Problem details: Quote the records that follow in full, leaving the pictures out.

Data records:
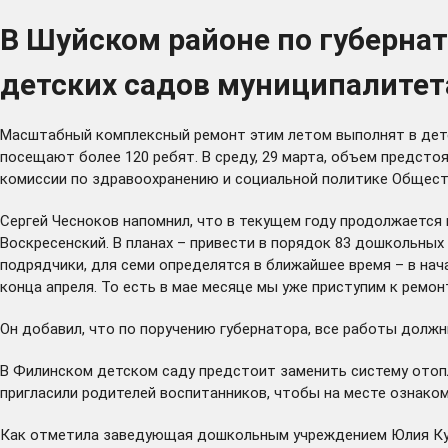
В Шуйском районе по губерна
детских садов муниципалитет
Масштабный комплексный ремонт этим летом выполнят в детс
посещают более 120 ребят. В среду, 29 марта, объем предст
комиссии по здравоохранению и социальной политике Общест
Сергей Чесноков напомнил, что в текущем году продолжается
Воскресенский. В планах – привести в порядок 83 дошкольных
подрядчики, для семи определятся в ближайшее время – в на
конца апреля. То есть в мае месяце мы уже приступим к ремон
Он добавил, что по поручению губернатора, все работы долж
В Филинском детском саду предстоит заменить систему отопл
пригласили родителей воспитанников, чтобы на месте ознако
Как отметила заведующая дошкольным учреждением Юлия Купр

Result for this task:
В Шуйском районе по губерна
детских садов муниципалитет
Масштабный комплексный ремонт этим летом выполнят в детс
посещают более 120 ребят. В среду, 29 марта, объем предст
комиссии по здравоохранению и социальной политике Общест
Сергей Чесноков напомнил, что в текущем году продолжается
Воскресенский. В планах – привести в порядок 83 дошкольных
подрядчики, для семи определятся в ближайшее время – в на
конца апреля. То есть в мае месяце мы уже приступим к ремон
Он добавил, что по поручению губернатора, все работы долж
В Филинском детском саду предстоит заменить систему отопл
пригласили родителей воспитанников, чтобы на месте ознако
Как отметила заведующая дошкольным учреждением Юлия Купр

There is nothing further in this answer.